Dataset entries
· · · ·

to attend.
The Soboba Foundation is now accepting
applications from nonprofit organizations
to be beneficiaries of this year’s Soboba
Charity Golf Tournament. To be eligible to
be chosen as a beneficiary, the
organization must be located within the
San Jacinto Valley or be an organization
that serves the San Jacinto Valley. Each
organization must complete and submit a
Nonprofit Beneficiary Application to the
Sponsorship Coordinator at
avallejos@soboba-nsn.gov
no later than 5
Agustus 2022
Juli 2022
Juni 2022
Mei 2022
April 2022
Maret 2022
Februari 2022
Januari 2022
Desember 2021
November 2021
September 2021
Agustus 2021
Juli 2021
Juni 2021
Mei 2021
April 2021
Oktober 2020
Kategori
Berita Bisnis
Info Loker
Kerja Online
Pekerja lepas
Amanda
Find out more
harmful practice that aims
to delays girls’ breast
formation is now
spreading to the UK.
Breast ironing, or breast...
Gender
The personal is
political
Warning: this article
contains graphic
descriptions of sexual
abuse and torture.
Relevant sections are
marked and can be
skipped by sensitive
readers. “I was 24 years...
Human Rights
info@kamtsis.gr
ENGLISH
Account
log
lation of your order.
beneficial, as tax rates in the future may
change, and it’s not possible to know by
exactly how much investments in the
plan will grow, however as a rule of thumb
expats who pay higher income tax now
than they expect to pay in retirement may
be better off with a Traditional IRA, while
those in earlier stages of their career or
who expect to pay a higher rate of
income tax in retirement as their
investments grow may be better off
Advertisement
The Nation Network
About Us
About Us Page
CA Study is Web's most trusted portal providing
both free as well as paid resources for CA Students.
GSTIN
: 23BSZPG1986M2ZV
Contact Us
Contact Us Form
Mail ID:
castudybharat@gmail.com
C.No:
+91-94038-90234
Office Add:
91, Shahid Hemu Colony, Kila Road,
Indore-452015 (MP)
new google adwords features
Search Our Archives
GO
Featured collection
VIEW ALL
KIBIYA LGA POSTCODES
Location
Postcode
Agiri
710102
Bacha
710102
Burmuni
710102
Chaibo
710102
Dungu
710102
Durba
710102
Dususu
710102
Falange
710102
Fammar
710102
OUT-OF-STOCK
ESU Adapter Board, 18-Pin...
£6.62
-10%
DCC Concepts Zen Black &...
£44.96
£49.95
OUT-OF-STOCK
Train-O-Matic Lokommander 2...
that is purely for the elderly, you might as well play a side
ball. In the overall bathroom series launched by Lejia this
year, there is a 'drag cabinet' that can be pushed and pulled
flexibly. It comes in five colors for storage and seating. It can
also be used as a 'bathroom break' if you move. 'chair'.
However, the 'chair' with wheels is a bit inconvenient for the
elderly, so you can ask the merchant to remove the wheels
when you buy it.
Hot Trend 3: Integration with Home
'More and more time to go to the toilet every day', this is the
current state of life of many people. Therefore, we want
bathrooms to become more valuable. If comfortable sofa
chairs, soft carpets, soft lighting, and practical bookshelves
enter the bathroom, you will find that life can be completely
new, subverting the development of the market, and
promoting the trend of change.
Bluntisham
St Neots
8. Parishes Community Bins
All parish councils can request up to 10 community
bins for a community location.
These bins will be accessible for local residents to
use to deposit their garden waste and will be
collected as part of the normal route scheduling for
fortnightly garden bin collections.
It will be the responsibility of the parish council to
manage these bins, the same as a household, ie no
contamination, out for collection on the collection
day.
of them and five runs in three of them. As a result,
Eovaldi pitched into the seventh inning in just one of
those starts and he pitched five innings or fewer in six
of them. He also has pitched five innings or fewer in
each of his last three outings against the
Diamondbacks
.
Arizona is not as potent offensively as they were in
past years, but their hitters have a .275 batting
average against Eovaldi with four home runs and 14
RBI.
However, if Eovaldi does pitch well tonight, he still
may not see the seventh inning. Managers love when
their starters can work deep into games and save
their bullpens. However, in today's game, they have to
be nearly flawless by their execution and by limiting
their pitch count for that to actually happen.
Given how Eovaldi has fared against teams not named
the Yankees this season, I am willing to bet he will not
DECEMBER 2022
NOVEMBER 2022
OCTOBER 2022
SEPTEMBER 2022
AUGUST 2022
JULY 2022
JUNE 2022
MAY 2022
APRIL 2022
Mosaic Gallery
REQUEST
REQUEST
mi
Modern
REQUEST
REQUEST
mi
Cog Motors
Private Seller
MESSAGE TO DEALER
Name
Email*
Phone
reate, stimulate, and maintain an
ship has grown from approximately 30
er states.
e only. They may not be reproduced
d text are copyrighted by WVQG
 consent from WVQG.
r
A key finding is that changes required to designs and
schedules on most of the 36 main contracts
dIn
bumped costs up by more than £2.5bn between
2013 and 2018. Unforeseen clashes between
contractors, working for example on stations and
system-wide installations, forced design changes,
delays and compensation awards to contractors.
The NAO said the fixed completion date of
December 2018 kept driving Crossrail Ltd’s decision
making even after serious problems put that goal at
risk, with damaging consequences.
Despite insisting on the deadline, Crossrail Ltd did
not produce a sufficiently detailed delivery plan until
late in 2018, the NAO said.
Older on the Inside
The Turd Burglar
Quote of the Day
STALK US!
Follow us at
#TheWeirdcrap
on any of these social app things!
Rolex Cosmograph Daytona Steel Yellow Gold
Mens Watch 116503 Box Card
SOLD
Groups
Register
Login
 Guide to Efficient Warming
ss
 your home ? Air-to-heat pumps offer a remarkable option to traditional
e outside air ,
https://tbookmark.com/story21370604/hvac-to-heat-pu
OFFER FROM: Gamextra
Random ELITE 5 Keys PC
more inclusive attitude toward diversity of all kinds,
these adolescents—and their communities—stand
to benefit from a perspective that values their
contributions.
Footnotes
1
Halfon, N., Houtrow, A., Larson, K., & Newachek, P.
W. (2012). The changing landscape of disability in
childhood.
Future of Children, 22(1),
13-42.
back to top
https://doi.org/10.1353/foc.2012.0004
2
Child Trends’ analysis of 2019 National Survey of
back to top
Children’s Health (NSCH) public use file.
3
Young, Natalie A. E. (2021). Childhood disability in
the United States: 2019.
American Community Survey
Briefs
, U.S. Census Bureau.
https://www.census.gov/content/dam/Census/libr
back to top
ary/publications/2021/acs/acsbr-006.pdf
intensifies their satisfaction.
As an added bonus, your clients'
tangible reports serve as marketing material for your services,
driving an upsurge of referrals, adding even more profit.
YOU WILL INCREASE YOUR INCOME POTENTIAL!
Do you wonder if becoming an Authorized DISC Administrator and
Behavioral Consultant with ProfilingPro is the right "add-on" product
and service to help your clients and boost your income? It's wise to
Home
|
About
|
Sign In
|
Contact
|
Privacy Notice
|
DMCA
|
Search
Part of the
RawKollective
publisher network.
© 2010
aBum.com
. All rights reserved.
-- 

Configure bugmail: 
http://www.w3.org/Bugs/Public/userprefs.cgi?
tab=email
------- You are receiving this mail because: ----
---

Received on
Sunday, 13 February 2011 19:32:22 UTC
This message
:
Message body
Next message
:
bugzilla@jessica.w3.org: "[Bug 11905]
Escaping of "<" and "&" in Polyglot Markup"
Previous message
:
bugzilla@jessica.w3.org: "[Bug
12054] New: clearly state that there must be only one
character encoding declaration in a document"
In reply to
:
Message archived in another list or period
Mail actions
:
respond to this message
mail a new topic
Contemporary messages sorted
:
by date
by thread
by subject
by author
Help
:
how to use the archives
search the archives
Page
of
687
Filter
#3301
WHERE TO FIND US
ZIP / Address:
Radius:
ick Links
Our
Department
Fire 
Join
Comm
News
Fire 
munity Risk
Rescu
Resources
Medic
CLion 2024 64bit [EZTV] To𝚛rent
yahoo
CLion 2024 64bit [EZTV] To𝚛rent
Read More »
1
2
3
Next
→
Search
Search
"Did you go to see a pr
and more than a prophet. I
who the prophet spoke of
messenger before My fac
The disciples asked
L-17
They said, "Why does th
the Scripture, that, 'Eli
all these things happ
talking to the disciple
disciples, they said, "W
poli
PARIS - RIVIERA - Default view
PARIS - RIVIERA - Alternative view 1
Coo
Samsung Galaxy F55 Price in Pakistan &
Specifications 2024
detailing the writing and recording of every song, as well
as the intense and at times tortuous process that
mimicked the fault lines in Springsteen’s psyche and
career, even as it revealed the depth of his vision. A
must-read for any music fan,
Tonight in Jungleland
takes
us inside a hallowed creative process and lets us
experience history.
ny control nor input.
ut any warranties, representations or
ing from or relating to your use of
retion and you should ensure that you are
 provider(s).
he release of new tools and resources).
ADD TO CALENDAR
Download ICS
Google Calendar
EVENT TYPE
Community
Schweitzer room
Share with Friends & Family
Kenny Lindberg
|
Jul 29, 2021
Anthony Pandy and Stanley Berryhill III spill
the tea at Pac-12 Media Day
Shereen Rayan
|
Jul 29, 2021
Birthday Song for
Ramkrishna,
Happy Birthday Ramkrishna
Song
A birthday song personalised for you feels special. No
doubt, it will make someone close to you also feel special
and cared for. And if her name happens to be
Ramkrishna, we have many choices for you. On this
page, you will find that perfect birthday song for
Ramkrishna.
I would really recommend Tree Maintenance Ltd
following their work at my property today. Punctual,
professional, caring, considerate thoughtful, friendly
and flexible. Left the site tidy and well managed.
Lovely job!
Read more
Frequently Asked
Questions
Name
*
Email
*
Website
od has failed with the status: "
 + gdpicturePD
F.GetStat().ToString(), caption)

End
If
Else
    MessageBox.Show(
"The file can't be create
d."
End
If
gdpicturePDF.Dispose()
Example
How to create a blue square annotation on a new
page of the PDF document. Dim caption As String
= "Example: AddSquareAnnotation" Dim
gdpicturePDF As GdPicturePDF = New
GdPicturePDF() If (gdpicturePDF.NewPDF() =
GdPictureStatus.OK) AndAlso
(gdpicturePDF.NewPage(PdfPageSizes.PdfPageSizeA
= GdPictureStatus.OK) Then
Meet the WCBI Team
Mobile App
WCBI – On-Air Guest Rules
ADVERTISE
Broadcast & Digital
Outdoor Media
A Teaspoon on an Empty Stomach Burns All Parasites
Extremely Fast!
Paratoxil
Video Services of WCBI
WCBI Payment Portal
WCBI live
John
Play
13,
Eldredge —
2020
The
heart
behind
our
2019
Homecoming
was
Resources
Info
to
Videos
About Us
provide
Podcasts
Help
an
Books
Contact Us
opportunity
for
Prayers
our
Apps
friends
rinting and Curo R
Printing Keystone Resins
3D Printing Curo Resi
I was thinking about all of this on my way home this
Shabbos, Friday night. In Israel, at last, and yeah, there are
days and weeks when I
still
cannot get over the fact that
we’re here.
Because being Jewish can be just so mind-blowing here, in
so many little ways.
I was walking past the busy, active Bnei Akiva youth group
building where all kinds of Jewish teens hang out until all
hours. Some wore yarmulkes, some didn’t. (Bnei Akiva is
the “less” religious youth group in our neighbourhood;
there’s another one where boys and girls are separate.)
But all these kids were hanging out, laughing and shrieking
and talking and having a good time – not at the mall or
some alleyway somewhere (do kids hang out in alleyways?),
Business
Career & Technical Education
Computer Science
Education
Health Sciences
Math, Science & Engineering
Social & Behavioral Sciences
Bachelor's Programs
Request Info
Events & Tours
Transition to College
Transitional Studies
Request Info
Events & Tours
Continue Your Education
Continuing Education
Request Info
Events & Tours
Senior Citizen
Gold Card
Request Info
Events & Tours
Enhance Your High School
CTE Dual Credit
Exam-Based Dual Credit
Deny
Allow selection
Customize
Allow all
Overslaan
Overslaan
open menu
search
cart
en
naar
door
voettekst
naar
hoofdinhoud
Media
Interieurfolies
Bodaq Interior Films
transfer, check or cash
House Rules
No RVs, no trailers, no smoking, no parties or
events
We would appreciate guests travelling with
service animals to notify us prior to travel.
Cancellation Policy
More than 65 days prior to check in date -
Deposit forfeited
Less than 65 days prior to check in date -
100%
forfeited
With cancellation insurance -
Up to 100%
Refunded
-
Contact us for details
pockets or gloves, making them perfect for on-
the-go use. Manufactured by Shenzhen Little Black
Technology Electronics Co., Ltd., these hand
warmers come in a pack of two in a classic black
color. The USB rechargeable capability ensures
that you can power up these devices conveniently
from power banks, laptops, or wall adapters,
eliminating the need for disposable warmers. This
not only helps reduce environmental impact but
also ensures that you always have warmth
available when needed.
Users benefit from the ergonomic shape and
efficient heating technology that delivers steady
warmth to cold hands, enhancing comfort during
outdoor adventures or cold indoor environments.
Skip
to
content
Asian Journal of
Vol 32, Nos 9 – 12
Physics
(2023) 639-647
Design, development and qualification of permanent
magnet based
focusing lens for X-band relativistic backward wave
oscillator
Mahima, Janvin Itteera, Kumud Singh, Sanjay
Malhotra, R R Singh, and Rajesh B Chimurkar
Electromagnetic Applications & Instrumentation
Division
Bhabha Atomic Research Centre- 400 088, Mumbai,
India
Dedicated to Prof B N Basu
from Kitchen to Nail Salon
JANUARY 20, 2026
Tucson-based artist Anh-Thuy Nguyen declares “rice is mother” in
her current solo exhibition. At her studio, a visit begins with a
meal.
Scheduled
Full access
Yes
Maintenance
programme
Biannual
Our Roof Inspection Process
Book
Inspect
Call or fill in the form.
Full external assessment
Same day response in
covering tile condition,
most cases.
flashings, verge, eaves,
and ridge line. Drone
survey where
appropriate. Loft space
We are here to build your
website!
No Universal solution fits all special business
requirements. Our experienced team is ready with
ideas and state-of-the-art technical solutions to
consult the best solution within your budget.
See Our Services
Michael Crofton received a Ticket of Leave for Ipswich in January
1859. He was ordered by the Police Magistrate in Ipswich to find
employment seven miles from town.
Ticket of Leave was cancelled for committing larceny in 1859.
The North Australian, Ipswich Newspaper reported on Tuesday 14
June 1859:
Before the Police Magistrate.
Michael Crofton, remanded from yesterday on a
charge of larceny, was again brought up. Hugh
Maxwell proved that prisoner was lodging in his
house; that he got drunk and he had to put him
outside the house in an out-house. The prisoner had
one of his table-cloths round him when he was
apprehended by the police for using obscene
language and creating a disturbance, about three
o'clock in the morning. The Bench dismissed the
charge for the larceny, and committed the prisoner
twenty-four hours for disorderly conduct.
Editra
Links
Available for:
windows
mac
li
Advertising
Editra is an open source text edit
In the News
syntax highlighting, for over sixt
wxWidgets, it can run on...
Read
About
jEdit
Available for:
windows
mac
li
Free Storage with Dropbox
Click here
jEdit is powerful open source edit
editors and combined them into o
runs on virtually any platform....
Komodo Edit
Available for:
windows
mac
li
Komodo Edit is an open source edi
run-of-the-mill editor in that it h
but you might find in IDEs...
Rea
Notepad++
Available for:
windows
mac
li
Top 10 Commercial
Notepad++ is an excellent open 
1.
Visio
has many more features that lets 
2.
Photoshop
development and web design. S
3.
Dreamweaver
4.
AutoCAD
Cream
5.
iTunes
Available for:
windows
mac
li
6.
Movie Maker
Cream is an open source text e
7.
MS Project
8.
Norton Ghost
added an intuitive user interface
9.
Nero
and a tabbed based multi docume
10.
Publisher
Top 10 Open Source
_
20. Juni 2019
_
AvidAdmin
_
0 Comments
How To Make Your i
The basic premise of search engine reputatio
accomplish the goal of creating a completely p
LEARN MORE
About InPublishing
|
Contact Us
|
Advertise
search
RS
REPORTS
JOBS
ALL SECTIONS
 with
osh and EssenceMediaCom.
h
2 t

· · · ·

▶ Your assignment:
What you return should be exactly the lines above, starting at the one with "career, even as" and ending at the one with "Anthony Pandy and Stanley Berryhill III spill", and nothing else.

▶ Response:
career, even as it revealed the depth of his vision. A
must-read for any music fan,
Tonight in Jungleland
takes
us inside a hallowed creative process and lets us
experience history.
ny control nor input.
ut any warranties, representations or
ing from or relating to your use of
retion and you should ensure that you are
 provider(s).
he release of new tools and resources).
ADD TO CALENDAR
Download ICS
Google Calendar
EVENT TYPE
Community
Schweitzer room
Share with Friends & Family
Kenny Lindberg
|
Jul 29, 2021
Anthony Pandy and Stanley Berryhill III spill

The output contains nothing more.